I am trying to use wasm-pack to create a wasm file which shall be included in JAVA via e.g. https://chicory.dev/
Is there someone who has experience with this? Which target do you use for building, or is there another tool at all which I should be using?
Greetings and thank you,
Christian

wasm-pack (and wasm-bindgen) are for producing WebAssembly and JavaScript code that will run in a browser or other JS+Wasm engine. If you do not have any JS environment you should not use wasm-pack; instead just use cargo build --target wasm32-....

As to exactly which target to pick:

  • If you want use Chicory's support for WASI, use wasm32-wasip1. This is the only option that allows you to use std functionality like std::time::Instant::now().
  • Otherwise, wasm32v1-none is the most basic place to start.
  • However, some libraries may have poor cfg setups that will only work with wasm32-unknown-unknown. You can use this target if you have to, but it is weirdly defined and should be avoided when possible.

Hmm...

Chicory, a JVM native WebAssembly runtime

Having scanned that web page I still can't see what this is.

Is it a WASM run time that is running on the JVM (Written in Java I guess).
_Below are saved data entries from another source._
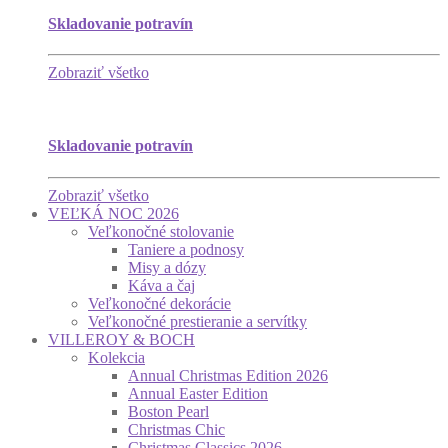
Skladovanie potravín
Zobraziť všetko
Skladovanie potravín
Zobraziť všetko
VEĽKÁ NOC 2026
Veľkonočné stolovanie
Taniere a podnosy
Misy a dózy
Káva a čaj
Veľkonočné dekorácie
Veľkonočné prestieranie a servítky
VILLEROY & BOCH
Kolekcia
Annual Christmas Edition 2026
Annual Easter Edition
Boston Pearl
Christmas Chic
Christmas Classics 2026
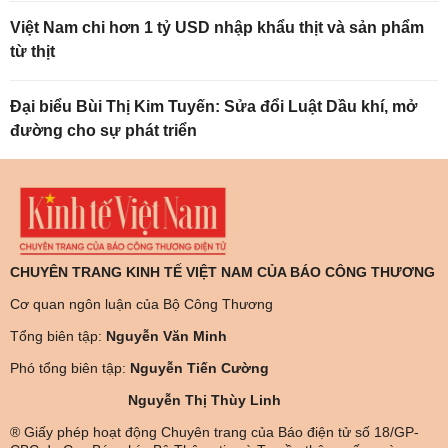
Việt Nam chi hơn 1 tỷ USD nhập khẩu thịt và sản phẩm
từ thịt
Đại biểu Bùi Thị Kim Tuyến: Sửa đổi Luật Dầu khí, mở
đường cho sự phát triển
CHUYÊN TRANG KINH TẾ VIỆT NAM CỦA BÁO CÔNG THƯƠNG
Cơ quan ngôn luận của Bộ Công Thương
Tổng biên tập:
Nguyễn Văn Minh
Phó tổng biên tập:
Nguyễn Tiến Cường
Nguyễn Thị Thùy Linh
® Giấy phép hoạt động Chuyên trang của Báo điện tử số 18/GP-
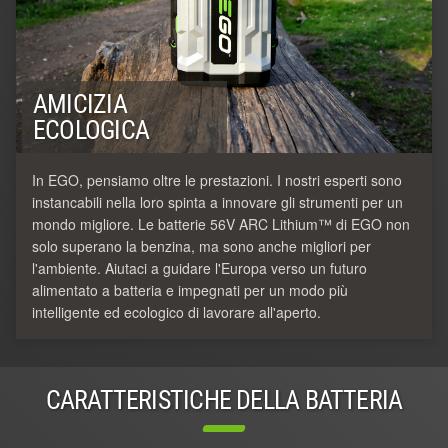
AMICIZIA
ECOLOGICA
In EGO, pensiamo oltre le prestazioni. I nostri esperti sono
instancabili nella loro spinta a innovare gli strumenti per un
mondo migliore. Le batterie 56V ARC Lithium™ di EGO non
solo superano la benzina, ma sono anche migliori per
l'ambiente. Aiutaci a guidare l'Europa verso un futuro
alimentato a batteria e impegnati per un modo più
intelligente ed ecologico di lavorare all'aperto.
CARATTERISTICHE DELLA BATTERIA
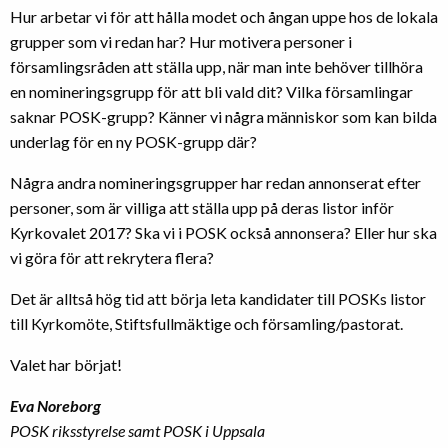
Hur arbetar vi för att hålla modet och ångan uppe hos de lokala
grupper som vi redan har? Hur motivera personer i
församlingsråden att ställa upp, när man inte behöver tillhöra
en nomineringsgrupp för att bli vald dit? Vilka församlingar
saknar POSK-grupp? Känner vi några människor som kan bilda
underlag för en ny POSK-grupp där?
Några andra nomineringsgrupper har redan annonserat efter
personer, som är villiga att ställa upp på deras listor inför
Kyrkovalet 2017? Ska vi i POSK också annonsera? Eller hur ska
vi göra för att rekrytera flera?
Det är alltså hög tid att börja leta kandidater till POSKs listor
till Kyrkomöte, Stiftsfullmäktige och församling/pastorat.
Valet har börjat!
Eva Noreborg
POSK riksstyrelse samt POSK i Uppsala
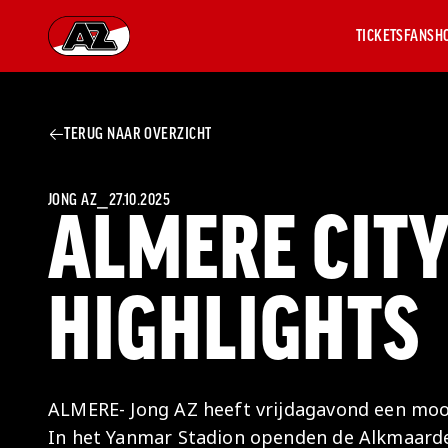
TICKETS
FANSH
Ga naar onze homepage
TERUG NAAR OVERZICHT
AZ 1
OVER
AZ
Hist
JONG AZ
⎯
27.10.2025
ALMERE CITY 
Seiz
Prij
Nieu
HIGHLIGHTS
Jaar
Sele
Medi
Weds
Onz
ALMERE- Jong AZ heeft vrijdagavond een mooi
cult
In het Yanmar Stadion openden de Alkmaarder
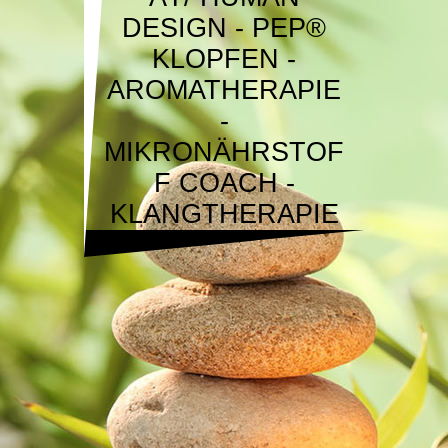
DESIGN - PEP®
KLOPFEN -
AROMATHERAPIE
-
MIKRONÄHRSTOF
F COACH -
KLANGTHERAPIE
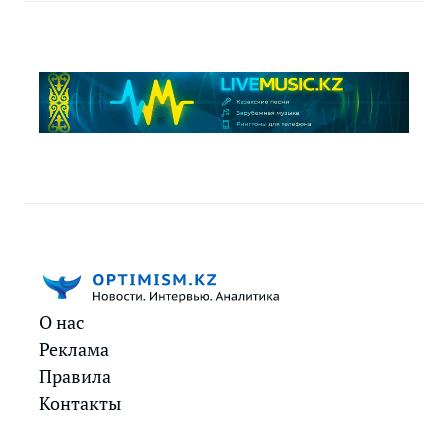
О нас
Реклама
Правила
Контакты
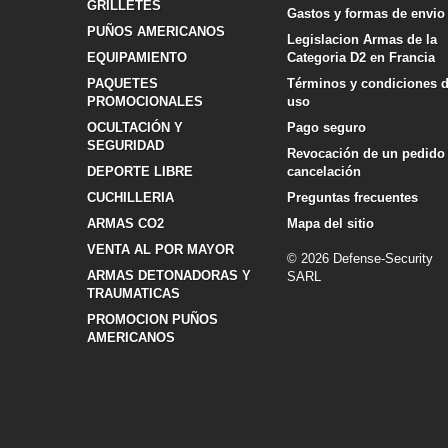
GRILLETES
Gastos y formas de envio
PUÑOS AMERICANOS
Legislacion Armas de la
EQUIPAMIENTO
Categoria D2 en Francia
PAQUETES
Términos y condiciones 
PROMOCIONALES
uso
OCULTACIÓN Y
Pago seguro
SEGURIDAD
Revocación de un pedido
DEPORTE LIBRE
cancelación
CUCHILLERIA
Preguntas frecuentes
ARMAS CO2
Mapa del sitio
VENTA AL POR MAYOR
© 2026 Defense-Security
ARMAS DETONADORAS Y
SARL
TRAUMATICAS
PROMOCION PUÑOS
AMERICANOS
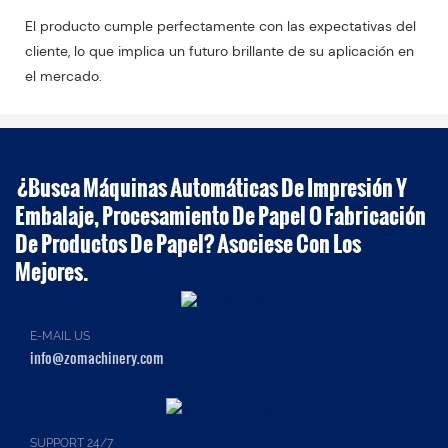
El producto cumple perfectamente con las expectativas del
cliente, lo que implica un futuro brillante de su aplicación en
el mercado.
¿Busca Máquinas Automáticas De Impresión Y
Embalaje, Procesamiento De Papel O Fabricación
De Productos De Papel? Asociese Con Los
Mejores.
E-MAIL US
info@zomachinery.com
SUPPORT 24/7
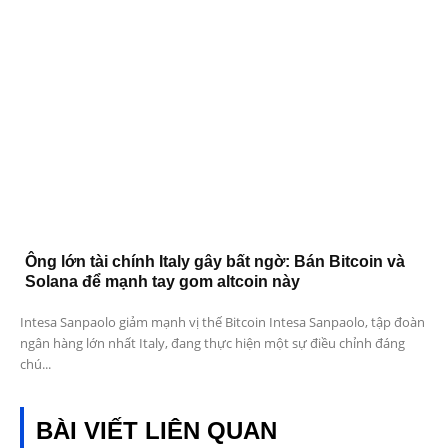
Ông lớn tài chính Italy gây bất ngờ: Bán Bitcoin và
Solana để mạnh tay gom altcoin này
Intesa Sanpaolo giảm mạnh vị thế Bitcoin Intesa Sanpaolo, tập đoàn
ngân hàng lớn nhất Italy, đang thực hiện một sự điều chỉnh đáng
chú...
BÀI VIẾT LIÊN QUAN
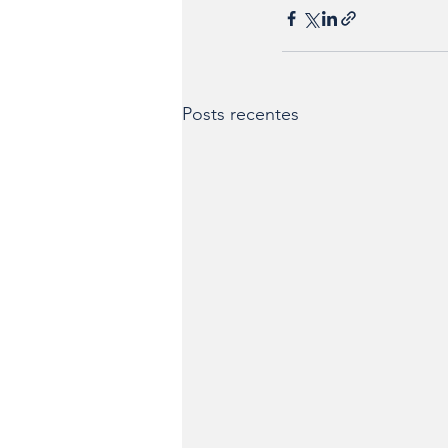
Posts recentes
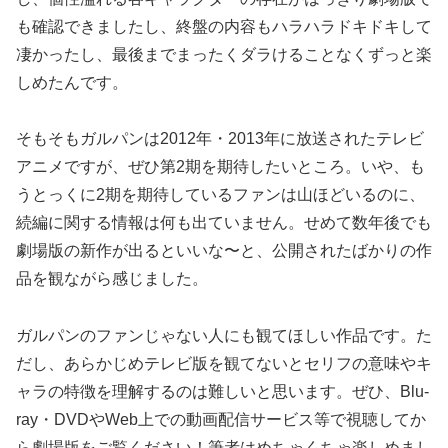
も確認できましたし、終盤の内容もハラハラドキドキして
凄かったし、最後までまったくダラけることなくずっと楽
しめたんです。
そもそもガルパンは2012年・2013年に放送されたテレビ
アニメですが、ぜひ第2期を期待したいところ。いや、も
うとっくに2期を期待しているファンは山ほどいるのに、
続編に関する情報は何も出ていません。せめて数年後でも
劇場版の新作が出るといいな〜と、公開されたばかりの作
品を観ながら感じました。
ガルパンのファンじゃない人にも観てほしい作品です。た
だし、あらかじめテレビ版を観てないとセリフの意味やキ
ャラの特徴を理解するのは難しいと思います。ぜひ、Blu-
ray・DVDやWeb上での動画配信サービス等で視聴してか
ら劇場版をご覧ください！筆者はめちゃくちゃ楽しめまし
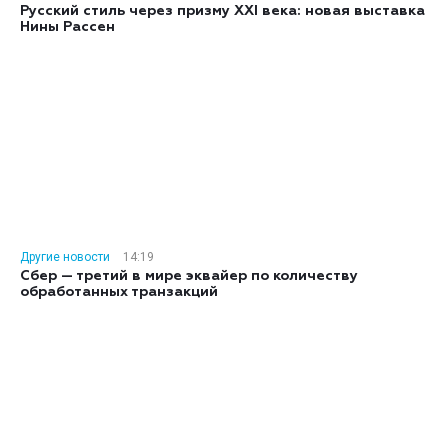
Русский стиль через призму XXI века: новая выставка
Нины Рассен
Другие новости
14:19
Сбер — третий в мире эквайер по количеству
обработанных транзакций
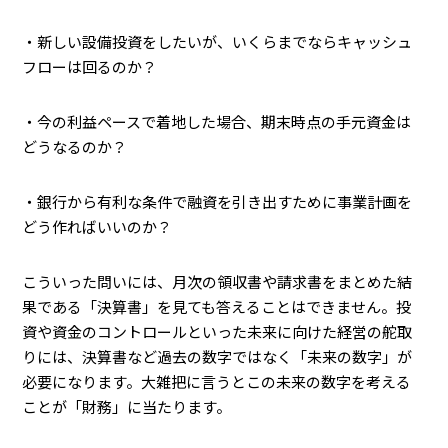
・新しい設備投資をしたいが、いくらまでならキャッシュ
フローは回るのか？
・今の利益ペースで着地した場合、期末時点の手元資金は
どうなるのか？
・銀行から有利な条件で融資を引き出すために事業計画を
どう作ればいいのか？
こういった問いには、月次の領収書や請求書をまとめた結
果である「決算書」を見ても答えることはできません。投
資や資金のコントロールといった未来に向けた経営の舵取
りには、決算書など過去の数字ではなく「未来の数字」が
必要になります。大雑把に言うとこの未来の数字を考える
ことが「財務」に当たります。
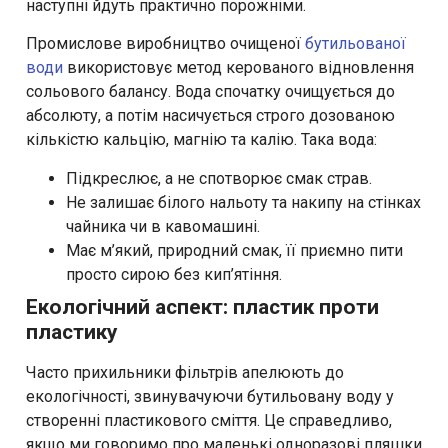
наступні йдуть практично порожніми.
Промислове виробництво очищеної
бутильованої
води
використовує метод керованого відновлення
сольового балансу. Вода спочатку очищується до
абсолюту, а потім насичується строго дозованою
кількістю кальцію, магнію та калію. Така вода:
Підкреслює, а не спотворює смак страв.
Не залишає білого нальоту та накипу на стінках
чайника чи в кавомашині.
Має м’який, природний смак, її приємно пити
просто сирою без кип’ятіння.
Екологічний аспект: пластик проти
пластику
Часто прихильники фільтрів апелюють до
екологічності, звинувачуючи бутильовану воду у
створенні пластикового сміття. Це справедливо,
якщо ми говоримо про маленькі одноразові пляшки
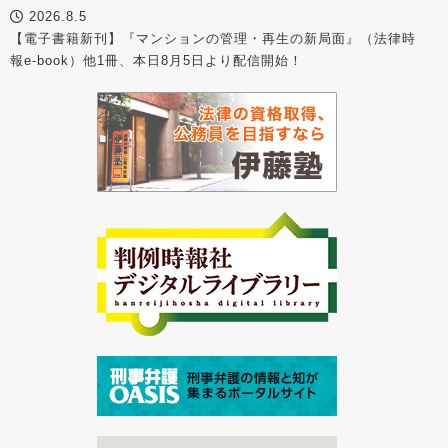
2026.8.5
【電子書籍新刊】『マンションの管理・再生の新局面』（法律時
報e-book）他1冊、本日8月5日より配信開始！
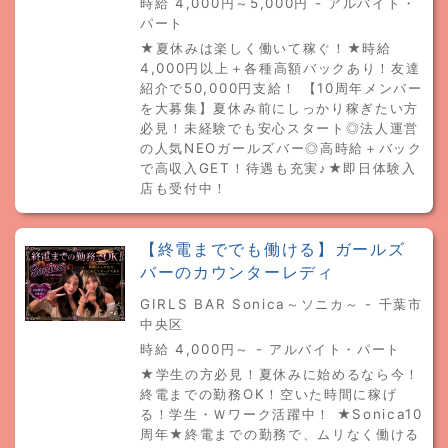
時給 4,000円～5,000円 - アルバイト・
パート
★夏休みは楽しく働いて稼ぐ！★時給
4,000円以上＋各種高額バックあり！友達
紹介で50,000円支給！ 【10周年メンバー
を大募集】夏休み前にしっかり稼ぎたい方
必見！未経験でも安心スタート◎法人運営
の人気NEOガールズバー◎高時給＋バック
で高収入GET！待遇も充実♪★即日体験入
店も受付中！
【終電まででも働ける】ガールズ
バーのカウンターレディ
GIRLS BAR Sonica～ソニカ～ - 千葉市
中央区
時給 4,000円～ - アルバイト・パート
★学生の方必見！夏休みに始めるなら今！
終電までの勤務OK！空いた時間に稼げ
る！学生・Ｗワーク活躍中！ ★Sonica10
周年★終電までの勤務で、ムリなく働ける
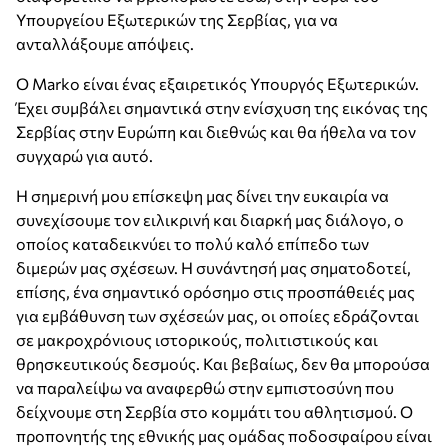
Υπουργείου Εξωτερικών της Σερβίας, για να
ανταλλάξουμε απόψεις.
Ο Marko είναι ένας εξαιρετικός Υπουργός Εξωτερικών.
Έχει συμβάλει σημαντικά στην ενίσχυση της εικόνας της
Σερβίας στην Ευρώπη και διεθνώς και θα ήθελα να τον
συγχαρώ για αυτό.
Η σημερινή μου επίσκεψη μας δίνει την ευκαιρία να
συνεχίσουμε τον ειλικρινή και διαρκή μας διάλογο, ο
οποίος καταδεικνύει το πολύ καλό επίπεδο των
διμερών μας σχέσεων. Η συνάντησή μας σηματοδοτεί,
επίσης, ένα σημαντικό ορόσημο στις προσπάθειές μας
για εμβάθυνση των σχέσεών μας, οι οποίες εδράζονται
σε μακροχρόνιους ιστορικούς, πολιτιστικούς και
θρησκευτικούς δεσμούς. Και βεβαίως, δεν θα μπορούσα
να παραλείψω να αναφερθώ στην εμπιστοσύνη που
δείχνουμε στη Σερβία στο κομμάτι του αθλητισμού. Ο
προπονητής της εθνικής μας ομάδας ποδοσφαίρου είναι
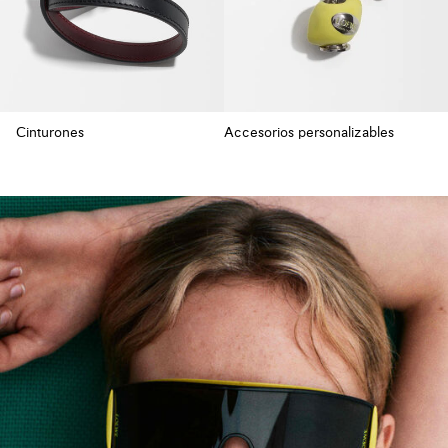
Cinturones
Accesorios personalizables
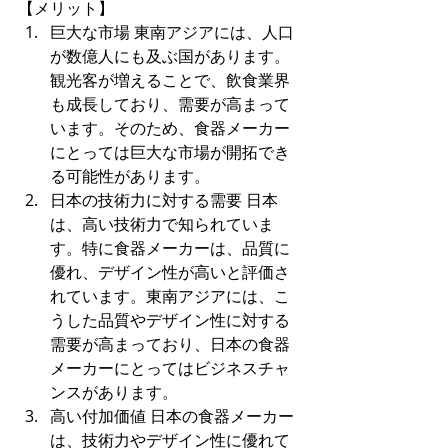
【メリット】
巨大な市場 東南アジアには、人口
が数億人にも及ぶ国があります。
観光客が増えることで、飲食業界
も成長しており、需要が高まって
います。そのため、食器メーカー
にとっては巨大な市場が開拓でき
る可能性があります。
日本の技術力に対する需要 日本
は、高い技術力で知られていま
す。特に食器メーカーは、品質に
優れ、デザイン性が高いと評価さ
れています。東南アジアには、こ
うした品質やデザイン性に対する
需要が高まっており、日本の食器
メーカーにとってはビジネスチャ
ンスがあります。
高い付加価値 日本の食器メーカー
は、技術力やデザイン性に優れて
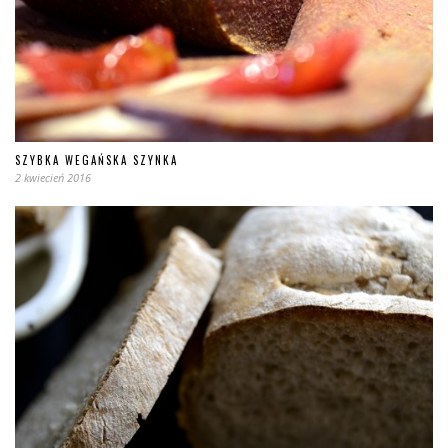
SZYBKA WEGAŃSKA SZYNKA
2 kwiecień 2016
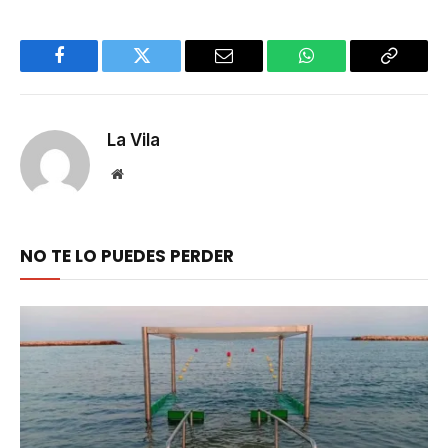
Facebook
Twitter
Email
WhatsApp
Copy
Link
La Vila
Website
NO TE LO PUEDES PERDER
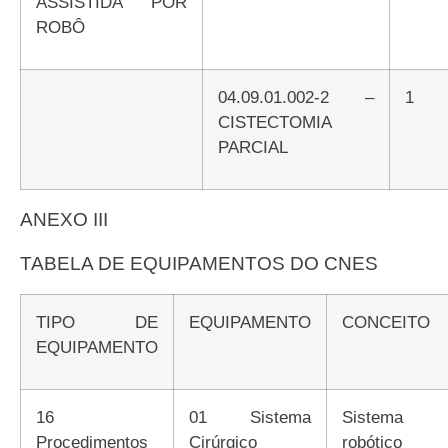
ASSISTIDA POR
ROBÔ
04.09.01.002-2 –
1
CISTECTOMIA
PARCIAL
ANEXO III
TABELA DE EQUIPAMENTOS DO CNES
TIPO DE
EQUIPAMENTO
CONCEITO
EQUIPAMENTO
16
01 Sistema
Sistema
Procedimentos
Cirúrgico
robótico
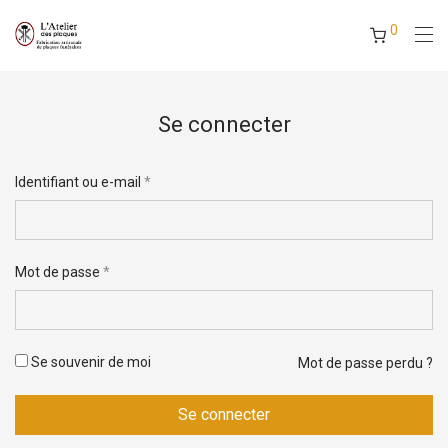
0
Se connecter
Identifiant ou e-mail
*
Adresse e-mail
*
Mot de passe
*
Vos données personnelles seront utilisées pour vous
Se souvenir de moi
Mot de passe perdu ?
accompagner au cours de votre visite du site web, gérer l’accès à
votre compte, et pour d’autres raisons décrites dans notre
Se connecter
politique de confidentialité
.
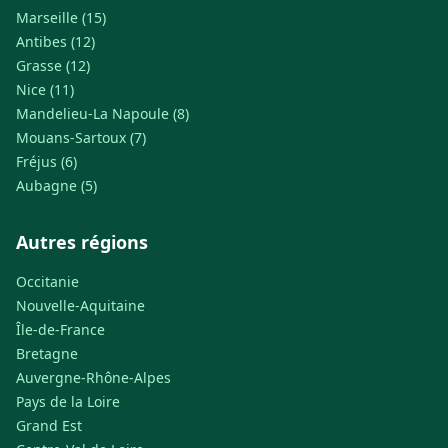
Marseille (15)
Antibes (12)
Grasse (12)
Nice (11)
Mandelieu-La Napoule (8)
Mouans-Sartoux (7)
Fréjus (6)
Aubagne (5)
Autres régions
Occitanie
Nouvelle-Aquitaine
Île-de-France
Bretagne
Auvergne-Rhône-Alpes
Pays de la Loire
Grand Est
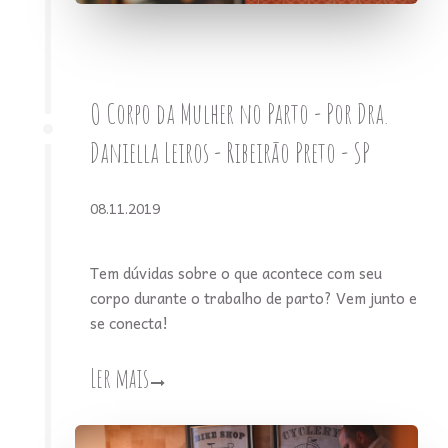
O Corpo da Mulher no Parto - Por Dra.
Daniella Leiros - Ribeirão Preto - SP
08.11.2019
Tem dúvidas sobre o que acontece com seu
corpo durante o trabalho de parto? Vem junto e
se conecta!
Ler mais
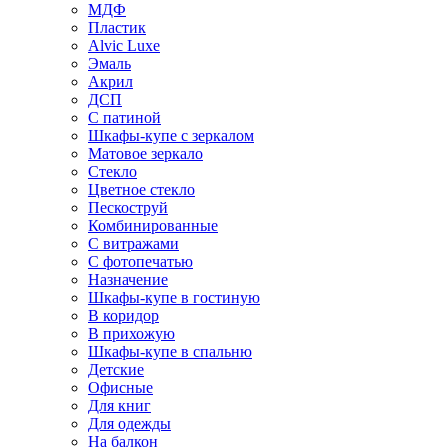
МДФ
Пластик
Alvic Luxe
Эмаль
Акрил
ДСП
С патиной
Шкафы-купе с зеркалом
Матовое зеркало
Стекло
Цветное стекло
Пескоструй
Комбинированные
С витражами
С фотопечатью
Назначение
Шкафы-купе в гостиную
В коридор
В прихожую
Шкафы-купе в спальню
Детские
Офисные
Для книг
Для одежды
На балкон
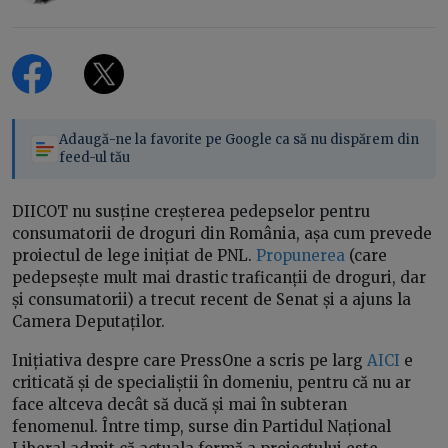
Adaugă-ne la favorite pe Google ca să nu dispărem din
feed-ul tău
DIICOT nu susține creșterea pedepselor pentru
consumatorii de droguri din România, așa cum prevede
proiectul de lege inițiat de PNL.
Propunerea
(care
pedepsește mult mai drastic traficanții de droguri, dar
și consumatorii) a trecut recent de Senat și a ajuns la
Camera Deputaților.
Inițiativa despre care PressOne a scris pe larg
AICI
e
criticată și de specialiștii în domeniu, pentru că nu ar
face altceva decât să ducă și mai în subteran
fenomenul. Între timp, surse din Partidul Național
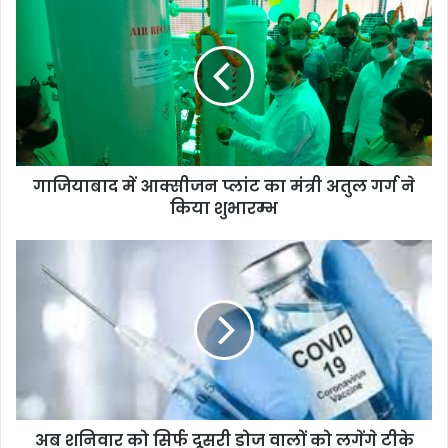
गाजियाबाद में आक्सीजन प्लांट का मंत्री अतुल गर्ग ने
किया शुभारम्भ
अब शनिवार को सिर्फ दूसरी डोज वालों को लगेंगे टीके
Is it a JVM compiled to WASM allowing Java to run on the JVM on the WASM runtime.

Or is it a WASM run time that runs in parallel with a JVM more like WASM runs alongside a JS engine. Presumably allowing any language compiled to Java byte code to interoperate with any language compiled to WASM?

Heck what does "native" mean? If you are running on top of the JVM or unto of a WASM engine that is not any kind of native in my book.

Thank you for your feedback! :slight_smile:
I also reallized that wasm-bindgen is not intended for my usecase and started to play around with wit-bindgen. The approach using the separate .wit file looks very interesting.
@kpreid thanks for pointing out the WASI support of chicory, this looks very promising.

As far as I understand, it's a WASM runtime that is running on JVM. But yes, I guess "native" is a flexible term depending on the point of view.